Our method masked SNV alleles within genomic alignments and securely preserved them using standard RSA encryption. We were also able to restore original alignments using the encrypted masked alleles with the associated access key or provide partial access to these alleles to another entity without disclosing them to a third party. A masked BAM preserves natural population distribution of alternative allele frequencies, which may be an advantage against a potential offender, since he or she cannot tell if the BAM is masked. The extent of masking depends on the comprehensiveness of the population allele frequencies used as an input. It can therefore be continually improved with expanding catalogues of genomic human variation. Its effectiveness depends on proper selection of the masking population. For example, using masking allele frequencies from the same population as the sample is suitable for hiding an individual within this particular population. We can also use masking allele frequencies from a different population to make the encrypted sample resemble a sample from this particular population. In some cases, personal re-identification from the masked genome is still possible despite masking of the SNVs. Regardless of the above, the purpose of Varlock is not de-identification of a genome, or replacement of standard security methods. Instead, we believe that concepts presented herein will find application in future medical and laboratory information management systems.

Methods

The Varlock methodology provides methods for masking, unmasking, and sharing of personal alleles found in alignments stored as a BAM file. More specifically, the masking method (Fig. 8) masks personal alleles found in alignments using publicly known population allele frequencies from a dedicated VOF file (Additional file 1; Section 1; Tables 1 and 2). The output set of masked alleles represents all differences between original and masked alignments and is stored in a dedicated BDIFF file (Additional file 1; Section 2, Tables 3 and 4). The masked alleles are encrypted as a single file using an asymmetric encryption scheme (Additional file 1; Section 2; Fig. 1) only enabling the holder of the associated private key to decrypt them.

Fig. 8
figure 8

Workflow of the masking method, where BAM file and VOF file are processed into the masked BAM and BDIFF files. The BDIFF file is subsequently encrypted

The unmasking method (Fig. 9) represents a partially reversed masking method. The file with masked alleles is decrypted with the associated private key and is processed simultaneously with masked alignments back into personal alignments.
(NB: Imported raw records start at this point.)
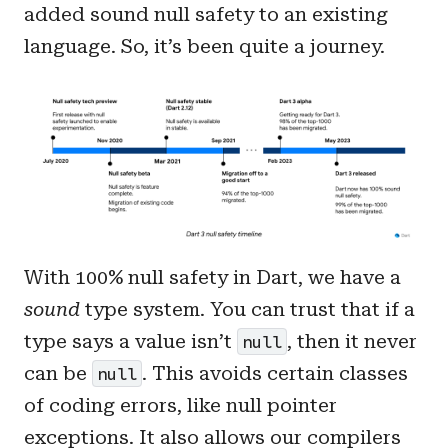
added sound null safety to an existing
language. So, it’s been quite a journey.
With 100% null safety in Dart, we have a
sound
type system. You can trust that if a
type says a value isn’t
, then it never
null
can be
. This avoids certain classes
null
of coding errors, like null pointer
exceptions. It also allows our compilers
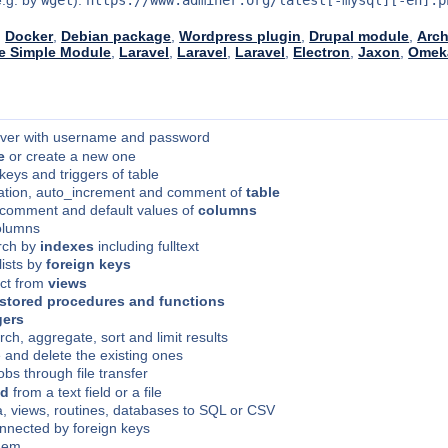
:
Docker
,
Debian package
,
Wordpress plugin
,
Drupal module
,
Arch
 Simple Module
,
Laravel
,
Laravel
,
Laravel
,
Electron
,
Jaxon
,
Omek
rver with username and password
e
or create a new one
 keys and triggers of table
ation, auto_increment and comment of
table
, comment and default values of
columns
olumns
arch by
indexes
including fulltext
lists by
foreign keys
ect from
views
stored procedures and functions
gers
rch, aggregate, sort and limit results
 and delete the existing ones
lobs through file transfer
nd
from a text field or a file
ta, views, routines, databases to SQL or CSV
nnected by foreign keys
them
The dissemination (Fig. 10) method re-encrypts the file with masked alleles in an arbitrary range, making the associated subset of alleles accessible to a specific user. Firstly, the file with masked alleles is decrypted by the associated private key. Secondly, a subset of masked alleles is selected, and lastly, the selected masked alleles are encrypted as a new file with the public key of a specific user.

Fig. 9
figure 9

Workflow of the unmasking method, where the BDIFF file is decrypted and used to unmask the masked BAM file to restore the personal BAM file

Fig. 10
figure 10

Workflow of the sharing method showing decryption of BDIFF and encryption of its subrange intended for a specific user

Masking of alleles

A sequenced genomic position is typically covered by multiple alignments, which may carry different alleles due to heterozygosity, sequencing, or alignment errors. Both personal alleles are equally likely to be represented in the alignments, albeit their mutual ratio can substantially vary for any given position. Therefore, each genomic position with a population variant is described as a list of alleles, and a personal pair of alleles is determined as the two most represented ones. In detail, an allele is considered personal if it constitutes a sufficiently large portion of alignments covering the position of a variant [22]. If only one such allele exists, the position is evaluated as homozygous, and two identical alleles are assigned to the position. If two different alleles with sufficient representation exist, the position is considered heterozygous, and two different alleles are assigned to the position. If there are more than two sufficiently represented alleles, the methodology skips the variant position.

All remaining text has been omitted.